◆ **Dataset entries**:
*** Block opens ***

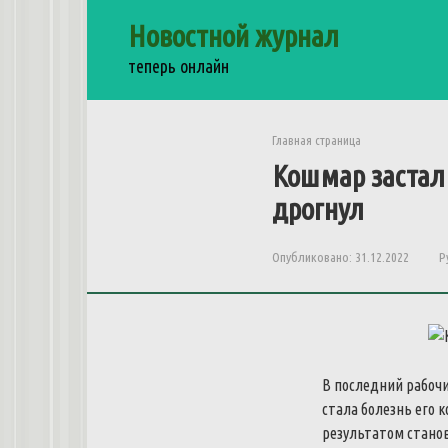
Перейти
Новостной журнал
к
контенту
теперь онлайн
Главная страница
Кошмар застал
дрогнул
Опубликовано:
31.12.2022
Р
В последний рабочи
стала болезнь его 
результатом станов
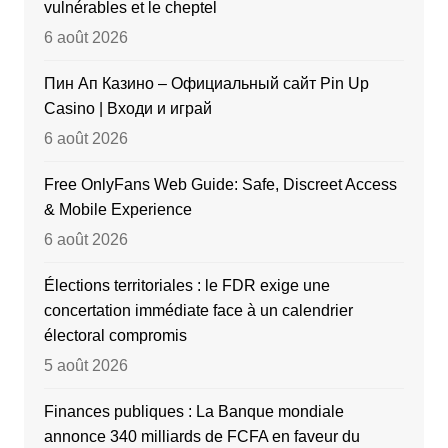
vulnérables et le cheptel
6 août 2026
Пин Ап Казино – Официальный сайт Pin Up
Casino | Входи и играй
6 août 2026
Free OnlyFans Web Guide: Safe, Discreet Access
& Mobile Experience
6 août 2026
Élections territoriales : le FDR exige une
concertation immédiate face à un calendrier
électoral compromis
5 août 2026
Finances publiques : La Banque mondiale
annonce 340 milliards de FCFA en faveur du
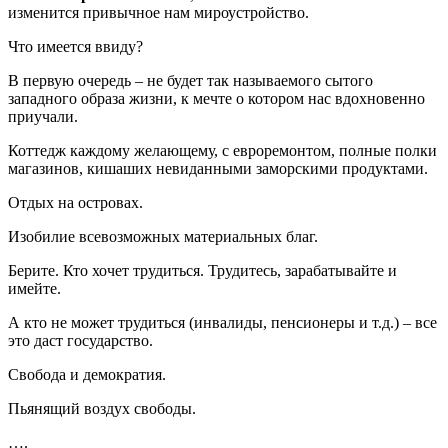
изменится привычное нам мироустройство.
Что имеется ввиду?
В первую очередь – не будет так называемого сытого
западного образа жизни, к мечте о котором нас вдохновенно
приучали.
Коттедж каждому желающему, с евроремонтом, полные полки
магазинов, кишаших невиданными заморскими продуктами.
Отдых на островах.
Изобилие всевозможных материальных благ.
Берите. Кто хочет трудиться. Трудитесь, зарабатывайте и
имейте.
А кто не может трудиться (инвалиды, пенсионеры и т.д.) – все
это даст государство.
Свобода и демократия.
Пьянящий воздух свободы.
….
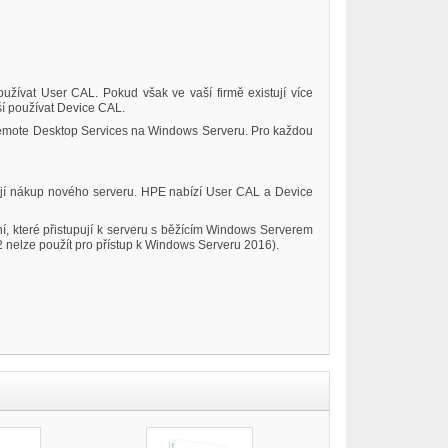
oužívat User CAL. Pokud však ve vaší firmě existují více
jší používat Device CAL.
 Remote Desktop Services na Windows Serveru. Pro každou
jí nákup nového serveru. HPE nabízí User CAL a Device
í, které přistupují k serveru s běžícím Windows Serverem
 nelze použít pro přístup k Windows Serveru 2016).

*** Block closes ***

◆ **Exercise requirements**: Print from the line containing "oužívat User CAL." to the last line above, exactly as written.

◆ **Result**:
oužívat User CAL. Pokud však ve vaší firmě existují více
jší používat Device CAL.
 Remote Desktop Services na Windows Serveru. Pro každou
jí nákup nového serveru. HPE nabízí User CAL a Device
í, které přistupují k serveru s běžícím Windows Serverem
 nelze použít pro přístup k Windows Serveru 2016).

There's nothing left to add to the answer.